EXERCISE OBJECTIVE:
Look through the lines below, find those with the word "domännamn", and copy them.

DATASET EXTRACT:
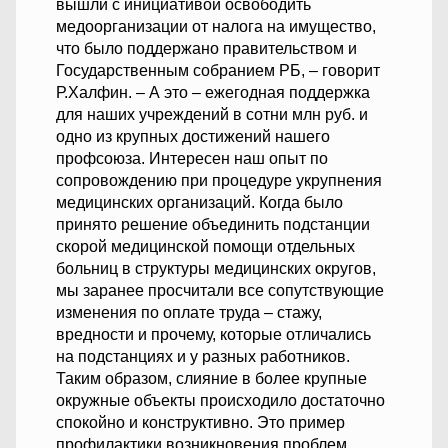
вышли с инициативой освободить
медоорганизации от налога на имущество,
что было поддержано правительством и
Государственным собранием РБ, – говорит
Р.Халфин. – А это – ежегодная поддержка
для наших учреждений в сотни млн руб. и
одно из крупных достижений нашего
профсоюза. Интересен наш опыт по
сопровождению при процедуре укрупнения
медицинских организаций. Когда было
принято решение объединить подстанции
скорой медицинской помощи отдельных
больниц в структуры медицинских округов,
мы заранее просчитали все сопутствующие
изменения по оплате труда – стажу,
вредности и прочему, которые отличались
на подстанциях и у разных работников.
Таким образом, слияние в более крупные
окружные объекты происходило достаточно
спокойно и конструктивно. Это пример
профилактики возникновения проблем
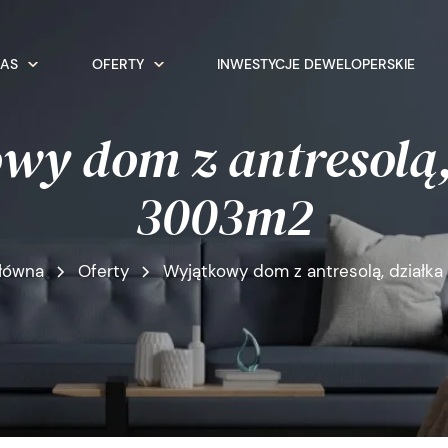
NAS
OFERTY
INWESTYCJE DEWELOPERSKIE
wy dom z antresolą,
3003m2
główna
Oferty
Wyjątkowy dom z antresolą, działk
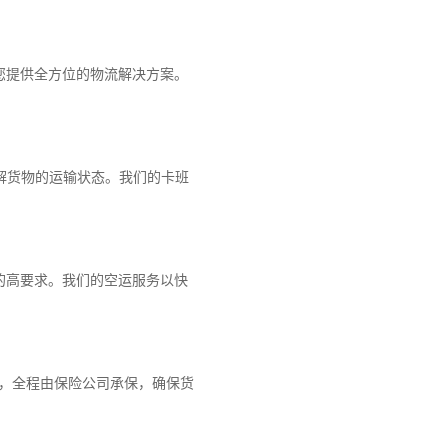
您提供全方位的物流解决方案。
解货物的运输状态。我们的卡班
的高要求。我们的空运服务以快
障，全程由保险公司承保，确保货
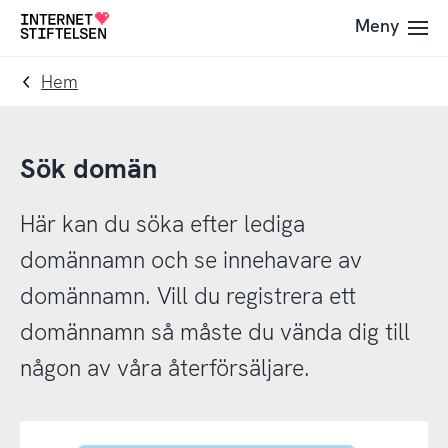
Till
Till
Meny
Till
navigering
innehåll
startsida
Hem
Sök domän
Här kan du söka efter lediga
domännamn och se innehavare av
domännamn. Vill du registrera ett
domännamn så måste du vända dig till
någon av våra återförsäljare.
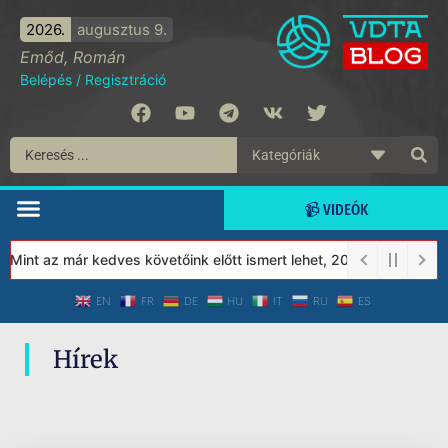
2026.
augusztus 9.
Emőd, Román
Belépés
/
Regisztráció
📹 VIDEÓK
 Mint az már kedves követőink előtt ismert lehet, 2023-tól a Véd
EN
FR
DE
HU
IT
RU
ES
Hírek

REPLY TO THE EXERCISE:
domännamn och se innehavare av
domännamn. Vill du registrera ett
domännamn så måste du vända dig till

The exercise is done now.